Someone on fedoraforum has this lspci output:

 lspci -k | grep -iE -A 3 'display|vga'
00:02.0 VGA compatible controller: Intel Corporation 4th Gen Core Processor Integrated Graphics Controller (rev 06)
        Subsystem: Lenovo Device 221e
        Kernel driver in use: i915
        Kernel modules: i915
--
01:00.0 VGA compatible controller: NVIDIA Corporation GK208M [GeForce GT 730M] (rev a1)
        Subsystem: Lenovo Device 221e
        Kernel driver in use: nvidia
        Kernel modules: nouveau, nvidia_drm, nvidia

So how can you prove that the Nvdia card is doing the work if the lspci shows both i915 and nvidia modules loaded?
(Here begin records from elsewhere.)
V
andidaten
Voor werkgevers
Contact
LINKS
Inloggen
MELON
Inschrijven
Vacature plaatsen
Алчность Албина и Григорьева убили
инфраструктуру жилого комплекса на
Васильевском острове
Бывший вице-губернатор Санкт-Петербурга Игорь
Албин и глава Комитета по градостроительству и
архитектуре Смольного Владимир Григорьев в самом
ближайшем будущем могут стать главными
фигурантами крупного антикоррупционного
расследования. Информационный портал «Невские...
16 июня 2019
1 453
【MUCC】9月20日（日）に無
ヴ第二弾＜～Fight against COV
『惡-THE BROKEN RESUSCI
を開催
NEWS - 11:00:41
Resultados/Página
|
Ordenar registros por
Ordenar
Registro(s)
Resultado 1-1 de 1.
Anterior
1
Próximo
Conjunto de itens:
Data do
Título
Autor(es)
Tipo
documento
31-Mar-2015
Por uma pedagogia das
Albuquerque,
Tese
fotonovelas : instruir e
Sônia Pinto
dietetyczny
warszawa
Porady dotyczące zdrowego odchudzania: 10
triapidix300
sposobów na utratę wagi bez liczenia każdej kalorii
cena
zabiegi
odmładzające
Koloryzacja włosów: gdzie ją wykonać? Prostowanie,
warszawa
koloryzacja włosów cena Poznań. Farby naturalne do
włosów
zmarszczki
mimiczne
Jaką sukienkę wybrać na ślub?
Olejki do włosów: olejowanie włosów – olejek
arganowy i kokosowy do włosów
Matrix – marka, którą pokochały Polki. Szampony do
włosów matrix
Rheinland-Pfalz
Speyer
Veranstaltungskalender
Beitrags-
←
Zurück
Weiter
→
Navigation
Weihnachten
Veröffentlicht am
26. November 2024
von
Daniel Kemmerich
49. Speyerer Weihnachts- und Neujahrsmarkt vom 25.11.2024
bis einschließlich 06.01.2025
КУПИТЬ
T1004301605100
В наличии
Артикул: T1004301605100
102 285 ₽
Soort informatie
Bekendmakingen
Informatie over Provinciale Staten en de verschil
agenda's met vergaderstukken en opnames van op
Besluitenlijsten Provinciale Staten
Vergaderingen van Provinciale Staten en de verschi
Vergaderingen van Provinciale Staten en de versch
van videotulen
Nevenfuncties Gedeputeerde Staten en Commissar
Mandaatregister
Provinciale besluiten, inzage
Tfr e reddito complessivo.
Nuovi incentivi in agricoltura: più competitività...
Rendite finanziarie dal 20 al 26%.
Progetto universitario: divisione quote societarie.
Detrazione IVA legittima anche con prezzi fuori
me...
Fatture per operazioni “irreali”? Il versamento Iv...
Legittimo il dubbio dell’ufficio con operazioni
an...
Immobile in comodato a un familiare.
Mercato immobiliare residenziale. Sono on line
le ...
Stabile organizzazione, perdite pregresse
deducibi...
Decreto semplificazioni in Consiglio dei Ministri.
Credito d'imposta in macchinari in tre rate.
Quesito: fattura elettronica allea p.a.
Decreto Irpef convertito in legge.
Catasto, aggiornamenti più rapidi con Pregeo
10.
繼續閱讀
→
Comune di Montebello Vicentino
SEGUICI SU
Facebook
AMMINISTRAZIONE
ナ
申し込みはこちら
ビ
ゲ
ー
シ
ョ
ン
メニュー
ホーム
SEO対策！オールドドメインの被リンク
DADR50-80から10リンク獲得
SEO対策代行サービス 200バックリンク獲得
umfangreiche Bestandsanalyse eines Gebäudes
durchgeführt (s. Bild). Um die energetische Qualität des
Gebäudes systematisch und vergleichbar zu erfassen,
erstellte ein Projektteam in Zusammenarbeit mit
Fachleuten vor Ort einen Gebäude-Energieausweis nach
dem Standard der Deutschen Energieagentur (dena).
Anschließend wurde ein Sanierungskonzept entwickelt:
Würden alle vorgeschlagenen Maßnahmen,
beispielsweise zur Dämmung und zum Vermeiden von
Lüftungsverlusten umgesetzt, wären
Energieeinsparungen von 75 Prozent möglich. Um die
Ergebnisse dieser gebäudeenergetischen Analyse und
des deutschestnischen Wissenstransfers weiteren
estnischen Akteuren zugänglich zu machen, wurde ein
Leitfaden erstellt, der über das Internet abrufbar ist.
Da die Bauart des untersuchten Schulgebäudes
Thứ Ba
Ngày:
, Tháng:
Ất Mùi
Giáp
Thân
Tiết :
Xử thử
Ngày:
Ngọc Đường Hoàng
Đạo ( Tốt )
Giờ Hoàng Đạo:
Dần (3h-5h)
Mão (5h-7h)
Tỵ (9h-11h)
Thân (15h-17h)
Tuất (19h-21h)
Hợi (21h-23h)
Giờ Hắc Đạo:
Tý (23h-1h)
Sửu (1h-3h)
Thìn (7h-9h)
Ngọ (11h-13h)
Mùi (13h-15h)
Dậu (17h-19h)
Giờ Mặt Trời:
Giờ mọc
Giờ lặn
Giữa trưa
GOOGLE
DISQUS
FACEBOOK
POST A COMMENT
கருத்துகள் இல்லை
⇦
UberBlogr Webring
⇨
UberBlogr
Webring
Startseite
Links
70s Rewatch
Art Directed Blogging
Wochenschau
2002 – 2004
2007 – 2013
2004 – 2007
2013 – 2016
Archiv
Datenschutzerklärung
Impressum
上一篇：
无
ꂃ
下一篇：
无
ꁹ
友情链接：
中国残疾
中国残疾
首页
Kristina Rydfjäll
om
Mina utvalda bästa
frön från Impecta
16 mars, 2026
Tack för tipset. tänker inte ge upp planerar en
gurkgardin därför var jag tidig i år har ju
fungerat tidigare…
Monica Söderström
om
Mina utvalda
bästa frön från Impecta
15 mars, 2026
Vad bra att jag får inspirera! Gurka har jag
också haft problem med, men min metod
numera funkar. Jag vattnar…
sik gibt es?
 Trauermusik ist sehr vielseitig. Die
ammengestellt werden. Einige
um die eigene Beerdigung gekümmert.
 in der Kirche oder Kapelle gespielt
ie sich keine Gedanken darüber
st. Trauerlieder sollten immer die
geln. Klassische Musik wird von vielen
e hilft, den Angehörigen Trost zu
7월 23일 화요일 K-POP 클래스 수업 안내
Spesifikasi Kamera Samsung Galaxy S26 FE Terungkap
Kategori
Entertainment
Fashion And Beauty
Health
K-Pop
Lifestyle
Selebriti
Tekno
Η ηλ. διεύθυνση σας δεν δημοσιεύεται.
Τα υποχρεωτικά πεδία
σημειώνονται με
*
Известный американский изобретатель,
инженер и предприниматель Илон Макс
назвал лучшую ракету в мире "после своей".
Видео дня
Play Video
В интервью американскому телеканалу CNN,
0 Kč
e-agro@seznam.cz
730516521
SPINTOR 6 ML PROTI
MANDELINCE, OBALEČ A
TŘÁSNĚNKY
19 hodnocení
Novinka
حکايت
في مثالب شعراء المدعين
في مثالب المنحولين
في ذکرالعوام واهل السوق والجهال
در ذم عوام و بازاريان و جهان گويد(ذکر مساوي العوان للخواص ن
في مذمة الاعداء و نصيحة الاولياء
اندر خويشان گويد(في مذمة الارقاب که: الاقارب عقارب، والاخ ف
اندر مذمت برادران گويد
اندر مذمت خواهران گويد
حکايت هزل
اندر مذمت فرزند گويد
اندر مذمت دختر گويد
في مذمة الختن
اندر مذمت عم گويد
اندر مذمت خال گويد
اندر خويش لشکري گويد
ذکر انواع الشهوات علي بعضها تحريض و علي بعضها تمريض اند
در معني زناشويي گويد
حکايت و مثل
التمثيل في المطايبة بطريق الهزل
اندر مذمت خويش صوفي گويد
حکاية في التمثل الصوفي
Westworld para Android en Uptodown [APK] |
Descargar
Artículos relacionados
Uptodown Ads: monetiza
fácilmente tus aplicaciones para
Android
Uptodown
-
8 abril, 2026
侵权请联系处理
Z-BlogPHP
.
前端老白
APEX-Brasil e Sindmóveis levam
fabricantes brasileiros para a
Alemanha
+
His systems inxi looks like this in the “G” section:
(note the closed driver is akmod-nvidia-470xx and Xorg is in use and not Wayland)


Graphics:
  Device-1: Intel 4th Gen Core Processor Integrated Graphics vendor: Lenovo
    driver: i915 v: kernel arch: Gen-7.5 ports: active: eDP-1 empty: DP-1,
    DP-2, HDMI-A-1, HDMI-A-2, VGA-1 bus-ID: 00:02.0 chip-ID: 8086:0416
  Device-2: NVIDIA GK208M [GeForce GT 730M] vendor: Lenovo driver: nvidia
    v: 470.239.06arch: Kepler pcie: speed: 2.5 GT/s lanes: 8 bus-ID: 01:00.0
    chip-ID: 10de:1290
  Device-3: Lite-On Integrated Camera driver: uvcvideo type: USB rev: 2.0
    speed: 480 Mb/s lanes: 1 bus-ID: 1-12:6 chip-ID: 04ca:7035
  Display: x11 server: X.Org v: 1.20.14 with: Xwayland v: 23.2.6
    compositor: kwin_x11 driver: X: loaded: modesetting,nvidia
    alternate: fbdev,nouveau,nv,vesa dri: crocus gpu: i915 display-ID: :0
    screens: 1
  Screen-1: 0 s-res: 1920x1080 s-dpi: 96
  Monitor-1: eDP-1 model: ChiMei InnoLux 0x15c3 res: 1920x1080 dpi: 142
    diag: 394mm (15.5")
  API: EGL v: 1.5 platforms: device: 0 drv: nvidia device: 1 drv: crocus
    device: 3 drv: swrast gbm: drv: crocus surfaceless: drv: crocus x11:
    drv: crocus inactive: wayland,device-2
  API: OpenGL v: 4.6.0 compat-v: 4.5 vendor: intel mesa v: 24.0.7 glx-v: 1.4
    direct-render: yes renderer: Mesa Intel HD Graphics 4600 (HSW GT2)
    device-ID: 8086:0416
  API: Vulkan v: 1.3.280 surfaces: xcb,xlib device: 0 type: integrated-gpu
    driver: N/A device-ID: 8086:0416 device: 1 type: discrete-gpu driver: N/A
    device-ID: 10de:1290 device: 2 type: cpu driver: N/A device-ID: 10005:0000

I was thinking the “Display:” section is what matters and that says “nvidia” but the lspci output makes me not so sure.

switcherooctl
intel_gpu_top
nvtop

In games that use DXVK you can do DXVK_HUD=full to get the GPU name

GPU top/perf tools can also make it pretty clear with GPU usage; NVIDIA has their own, and Intel has intel_gpu_top.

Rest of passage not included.